ジオフロントの導力灯の薄ぼんやりとした灯りの中でアリオスは魔獣たちを全く近寄らせず追い払うか単独で素早く蹴散らして行った。
やっていることはロイドたちがジオフロントを進んだように魔獣を警戒し現れれば対処しているだけだったが、アリオスは一つ一つの技のキレや身体能力も素晴らしかったが、事に対処する手際の良さ、警戒範囲の広さと反応の素早さは支援課4人全員の能力を圧倒していた。
子供たちにまったく危険を近付けず、後ろからついて行く支援課4人の出番がまったくなかったほどである。

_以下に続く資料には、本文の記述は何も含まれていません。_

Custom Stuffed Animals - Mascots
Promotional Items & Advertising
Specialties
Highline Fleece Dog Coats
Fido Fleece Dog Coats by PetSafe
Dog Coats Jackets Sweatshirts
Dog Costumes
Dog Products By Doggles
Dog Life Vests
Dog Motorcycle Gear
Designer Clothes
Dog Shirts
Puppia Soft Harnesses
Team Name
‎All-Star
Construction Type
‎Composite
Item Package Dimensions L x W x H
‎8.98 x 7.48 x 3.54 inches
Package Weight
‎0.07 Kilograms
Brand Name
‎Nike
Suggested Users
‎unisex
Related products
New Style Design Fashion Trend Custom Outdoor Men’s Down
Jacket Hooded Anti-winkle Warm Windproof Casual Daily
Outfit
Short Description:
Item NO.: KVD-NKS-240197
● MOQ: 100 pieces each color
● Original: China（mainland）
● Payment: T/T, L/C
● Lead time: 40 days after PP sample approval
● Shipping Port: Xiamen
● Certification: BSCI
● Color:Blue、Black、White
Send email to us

もっともロイドは大型魔獣に一人で挑みかかった時の負傷が回復し切れておらず、階段の多いジオフロントではランディに肩を借りており、うしろからついて行くだけでまともに戦闘しなくてよかったのは大いに助かっていた。
だが、ロイドは後ろからアリオスの活躍を見るとあれだけ梃子摺った自分たちはなんだったのだろうかという気持ちになる。
アリオスからすれば余裕で切り抜けられることに切羽詰ったとはいえ安易に特攻を考えたというのは短絡的に見えたのだろう。
そう思っているとアリオスたちは地上へ続く階段の先の扉を開いた。

開かれた扉から地下へ差し込む紅い光がすでに夕方になっていることを物語っていた。
階段を登るのを手助けしてくれたランディに礼を言った。

「ランディ、助かった」

「気にすんなって」

そうしてやっと地上に出たことで開放感やなんだかかんだあった徒労感が一気に押し寄せた。
潜ったのは数時間だったがいろいろあってもっと長かったような気がする。
だが、支援課が開放感に浸る間もなく彼らは次の事態に直面した。
先に出たアリオスたちをカメラを持った若い女性がフラッシュを焚いてパシャパシャと連続して写真を撮っていた。

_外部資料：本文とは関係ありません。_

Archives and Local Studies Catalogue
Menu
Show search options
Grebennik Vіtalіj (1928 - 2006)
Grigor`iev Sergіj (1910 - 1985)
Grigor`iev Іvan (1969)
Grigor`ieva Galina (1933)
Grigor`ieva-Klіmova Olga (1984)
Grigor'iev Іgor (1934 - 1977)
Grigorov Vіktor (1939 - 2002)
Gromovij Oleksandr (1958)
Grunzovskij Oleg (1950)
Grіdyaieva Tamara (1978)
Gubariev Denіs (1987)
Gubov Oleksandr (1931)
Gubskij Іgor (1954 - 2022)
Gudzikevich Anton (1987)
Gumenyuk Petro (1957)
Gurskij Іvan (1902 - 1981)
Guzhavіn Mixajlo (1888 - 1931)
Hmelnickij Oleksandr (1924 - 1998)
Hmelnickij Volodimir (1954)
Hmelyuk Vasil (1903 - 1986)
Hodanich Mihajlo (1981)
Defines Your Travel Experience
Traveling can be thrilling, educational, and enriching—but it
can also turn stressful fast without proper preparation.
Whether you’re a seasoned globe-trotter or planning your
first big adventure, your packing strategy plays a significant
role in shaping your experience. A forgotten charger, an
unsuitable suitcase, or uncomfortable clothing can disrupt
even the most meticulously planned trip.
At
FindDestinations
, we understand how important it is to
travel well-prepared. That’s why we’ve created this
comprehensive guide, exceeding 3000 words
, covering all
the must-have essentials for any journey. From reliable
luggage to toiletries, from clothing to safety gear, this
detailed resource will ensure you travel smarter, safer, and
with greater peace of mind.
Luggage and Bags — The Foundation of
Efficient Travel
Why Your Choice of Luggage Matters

「いやあ、今回もお手柄でしたね。市の杜撰な管理によって危機に陥った少年たちを見事救出!最新号の記事にさせていただきますよ」

「この子達の行動にも問題があった。偏った記事は感心しないぞ。グレイス」

子供たちが雑誌に載っちゃうよと騒いでいるのを遠巻きに見ていると会話の内容から何者かわかった。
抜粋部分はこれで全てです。